Edwards' team denies he violated campaign finance laws, but prosecutors are closing in.
"They could conclude that that was a misuse of campaign money for personal purposes, which would violate the campaign finance laws," campaign finance expert Fred Wertheimer told CBS News
Edwards has not commented publicly about the investigation. However, the federal grand jury in Raleigh has spent the past two years listening to testimony from key players. That indictment could come this week unless a plea deal is put in place.
"There's behind-the-scenes stuff going on quite frantically about a plea deal," Crawford said. "I mean, is he going to be able to try to reach some kind of an agreement with the Justice Department? It might mean lesser charges. I think the Justice Department, based on what my sources are telling me, are standing on a pretty hard line, which would make a plea deal pretty difficult. So either way, not a lot of great options for John Edwards. Plea deal, indictment. He's looking at some tough, tough times ahead."
Crawford noted, however, that "this is not an easy case" to make against Edwards, which is why the Justice Department has moved methodically.
Meanwhile, CBS News has learned that last week Edwards secretly met with reclusive heiress Rachel "Bunny" Mellon, the donor to the former presidential candidate. Prosecutors suspect Mellon helped finance attempts to keep the affair quiet.
Crawford reported sources close to Edwards say there was nothing nefarious about their meeting.
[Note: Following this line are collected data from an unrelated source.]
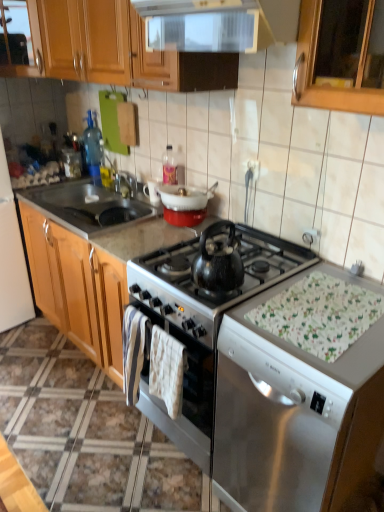 Describe the element at coordinates (202, 321) in the screenshot. I see `satin black kettle at center, which appears as the 2th appliance when viewed from the left` at that location.

The image size is (384, 512). Describe the element at coordinates (167, 370) in the screenshot. I see `white textured towel at center` at that location.

In order to face white glossy refrigerator at left, which appears as the 1th appliance when viewed from the left, should I rotate leftwards or rightwards?

Turn left by 26.535 degrees to look at white glossy refrigerator at left, which appears as the 1th appliance when viewed from the left.

Measure the distance between point (x=98, y=217) and camera.

The depth of point (x=98, y=217) is 7.13 feet.

You are a GUI agent. You are given a task and a screenshot of the screen. Output one action in this format:
    pyautogui.click(x=<x>, y=<y>)
    Task: Click on the white fabric placemat at lower right
    This screenshot has width=384, height=512.
    Given the screenshot: What is the action you would take?
    pyautogui.click(x=319, y=314)

The width and height of the screenshot is (384, 512). Describe the element at coordinates (294, 413) in the screenshot. I see `white glossy dishwasher at lower right` at that location.

Identify the location of satin black kettle at center, which appears as the first appliance when viewed from the right. (202, 321).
Crawford explained, "(They say) she was one of his most loyal supporters. And so it was this lunch between two old friends. But, it also could play to Edwards' legal strategy, and here's why: Prosecutors say her money was used to support his campaign. And so, therefore, it was a campaign contribution and you can't do that. But Edwards says, no, that's not true. All that money, which they call the 'Bunny money' ... was a gift from a friend. If he wasn't running for president, she would have given him that money anyway. That is his defense. And (Edwards' defense) says that lunch supports that. He's not running now and they're still getting together."
An indictment would mark a steep fall for a man once so near the pinnacle of power.
Edwards lived on a public stage: a multimillionaire trial lawyer who was elected U.S. senator in his first campaign for office; the democratic nominee for vice president in 2004; and then a contender for the White House in the 2008 election. And all the while, he was seen as a devoted father and loving husband of wife Elizabeth Edwards.
But in 2006, while his wife was battling a recurrence of breast cancer, Edwards began an affair Rielle Hunter, who produced videos for his campaign. A year later, the National Enquirer reported the two were having an affair. And then the bombshell: Hunter was pregnant with his child.
Edwards first denied the child was his and concocted a story that a top aide was the baby's father. But it was all a lie. Edwards eventually acknowledged he was the father of Hunter's baby. He and his wife Elizabeth separated. She died of cancer last December.